This study reveals that both arrays and barcodes are useful tools for the species-level identification of mammals. The main limitation of the array-based approach is that it requires advance knowledge of sequences in target species. Because of a lack of exact matches, undiscovered haplotypes or geographic variants could fail to anneal properly to the probes on the array. While we tried to avoid this problem by providing a set of three different probes per species, this factor can substantially limit the use of microarrays for large-scale biodiversity monitoring. Additionally, to explore unknown species in a given taxonomic group, it might be possible to design probe sets that specifically bind to members of a higher taxonomic level such as genus or family. However, in a situation such as S. lilium
, with different geographical variants of up to 8% sequence variation in their COI/cytb
genes, a probe set that is designed for the species in one locality might not bind to members of the species in other localities (results not shown). This hit or miss situation could make array technology less desirable in biodiversity monitoring across a wide geographic region. In fact, the current applications of microarrays are usually focused on a limited number of taxa [4
]. Because of this, assembling a 'Mammalia Chip' might not be a feasible approach for biodiversity monitoring of all mammalian species.
Because barcoding is a sequencing-based technology, it avoids the problem of unknown haplotypes. New haplotypes can be compared to existing databases of barcodes, and they can be assigned to a particular species using probabilistic algorithms [15
]. The final assignment of a new haplotype to a described species or its assignment to a new species will be achieved through comprehensive taxonomic analysis, which requires different types of data [17
]. Our analysis supports this argument in all three datasets. While smaller fragments were less powerful in resolving some closely-related species, obtaining more sequence information in these cases (i.e. full-length barcode versus mini-barcode or the whole gene versus the barcode-size fragment) can increase the resolution [10
]. However, while standard barcode-size fragments (650 bp) can be readily obtained in a single PCR amplification/sequencing from freshly collected or frozen tissue specimens, it is difficult to obtain 650-bp barcodes from specimens whose DNA is degraded (i.e. dried museum samples) [10
]. The high effectiveness of mini-barcodes means that biomonitoring through barcodes can target different types of specimens, including museum samples or traces of tissues with degraded DNA [10
]. The mini-barcode strategy also enables exploration of the use of massively parallel sequencing platforms, such as pyrosequencing-based [18
] 454 Life Sciences sequencers, for barcoding applications. Interestingly, this technology uses an emulsion PCR approach for simultaneous amplification of several thousand 100–200 base DNA molecules in one reaction. This approach will therefore allow the use of mini-barcodes on environmental samples, which have traditionally been targets for array-based technology.
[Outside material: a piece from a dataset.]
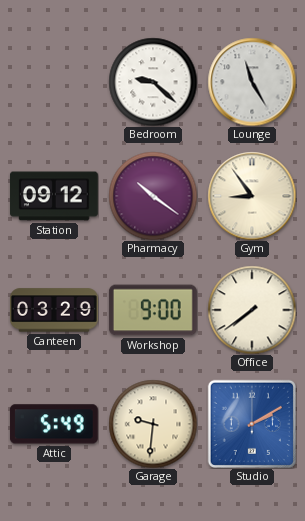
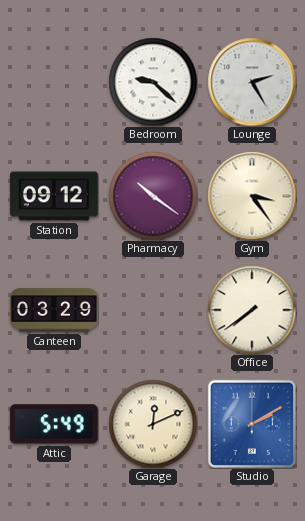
Lounge: 11:25 -> 2:25
Gym: 8:54 -> 3:24
Workshop: 9:00 -> none
Garage: 9:31 -> 12:11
This study also provides evidence that both COI and cytb
are useful species-level molecular markers for mammalian species. This finding is in agreement with earlier work [4
]. However, when it comes to selecting a molecular marker, it is also important to consider operational issues such as the availability of robust PCR primers, standardization across a wide range of taxa, the robustness of amplifying shorter fragments in PCR reactions of degraded DNA, and the prevalence of mitochondrial nuclear pseudogenes. Our study further confirms that the standard COI barcode can be applied to mammalian species with a similar high species-level resolution as has been observed in other animal taxa tested.